ESPN – O motivo da sua saída foi uma divergência com o diretor executivo Gustavo Vieira de Oliveira pela contratação do Cuevas?
Luiz Cunha Gostaria de retificar o seguinte: a discordância não é pessoal. Tire o nome das pessoas. A discordância é conceitual. O meu entendimento é diferente do que estava ocorrendo no departamento de futebol. Eu queria mexer na estrutura do futebol do São Paulo de forma geral. A contratação e a integração da base são pontos, mas há outros. O que eu desejava não ocorreu. Eu estava me sentindo mal, amargurado e pedi demissão.

ESPN – Pode citar quais foram os pontos?
Luiz Cunha –
 Uma integração maior dentro do clube. O futebol do São Paulo é muito fechado. É preciso trazer para dentro dessa estrutura o departamento financeiro. Como você discute uma contratação sem consultar as finanças do clube? Se você tem um orçamento limitado e vai ao supermercado, qual é a sua prioridade? É comprar primeiramente alimentos se não você vai morrer de fome. Não é comprar um tênis moderno. Essa é a minha filosofia. Você precisa ter prioridades, traçar rumos de médio e longo prazo. Implementar uma gestão moderna. Eu tenho conceitos de gestão porque fui industrial. Trabalho com orçamento, com planejamento.

ESPN – O presidente Leco tentou evitar a demissão?
Luiz Cunha –
 O tempo todo ele tentou me demover dessa ideia. Ele me disse que via muito de mim nessa retomada do São Paulo na temporada, mas eu não posso trabalhar infeliz. Disse: ‘Você não está me deixando tomar as atitudes que devem ser tomadas’.

ESPN – O senhor não tinha autonomia?
Luiz Cunha –
Autonomia não é a palavra. Você pode falar em autoridade. É mais adequado.

ESPN – O senhor não tinha autoridade que o cargo exigia? Por exemplo, ao sugerir que a contratação de Maicon fosse priorizada neste momento?
Luiz Cunha –
 Disse que todos os esforços possíveis deveriam ser usados para o São Paulo trazer o Maicon de forma definitiva. Essa era nossa prioridade. Mas sempre há uma comodidade com o continuísmo. As pessoas já estão acostumadas a fazer a coisa de uma forma, não se sentem afetadas. É preciso sair de dentro da estrutura [do futebol] para ter uma visão macro, para entender o que você precisa, como pode se mexer e quebrar as barreiras. Eu defendia essa gestão integrada com outras áreas do clube.
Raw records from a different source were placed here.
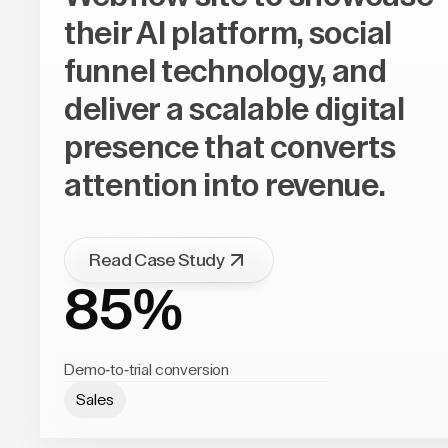
their AI platform, social
funnel technology, and
deliver a scalable digital
presence that converts
attention into revenue.
Read Case Study
85%
Demo-to-trial conversion
Sales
ESPN – Teve interferência no trabalho do senhor?
Luiz Cunha –
Não. De jeito algum. Foi uma questão conceitual que levou a minha saída.

ESPN – O técnico Edgardo Bauza tinha alguma resistência ao trabalho do senhor, como por exemplo integrar jogadores da base ao elenco profissional?
Luiz Cunha –
 O Bauza faz um bom trabalho. Nem cheguei nele. As barreiras eram colocadas antes de chegar a ele. Vou citar um exemplo. Eu queria fazer uma reunião entre as comissões técnicas. Queria colocar na mesa o treinador da base e o treinador do profissional para que os dois conversassem. Assim, quando um menino fosse promovido ele já teria noção do que seria exigido dele, estaria a acostumado a jogar da forma como o técnico quer. Essa reunião não ocorreu.

ESPN – Foi vetada, desconsiderada?
Luiz Cunha –
Simplesmente não aconteceu apesar dos meus esforços.

ESPN – O presidente tinha resistência as suas ideias?
Luiz Cunha –
A posição dele era diferente da minha neste momento. Ele não discordava do que eu dizia, mas queria tempo, tempo para colocar em prática. Eu disse a ele que não tinha esse tempo. Sou um homem de ação. O presidente estava em nível maior, não fez vetos específicos ao que eu sugeri e tentei fazer.

ESPN – Como deixa o São Paulo?
Luiz Cunha – Com a sensação de trabalho bem feito. De missão em parte cumprida. De ter ajudado o São Paulo a se recuperar e sem qualquer mágoa ou bronca pessoal. Repito: foi uma divergência conceitual e por isso sai. Como dizem: a martirização é ocorte na própria carne para ver se a estrutura sente.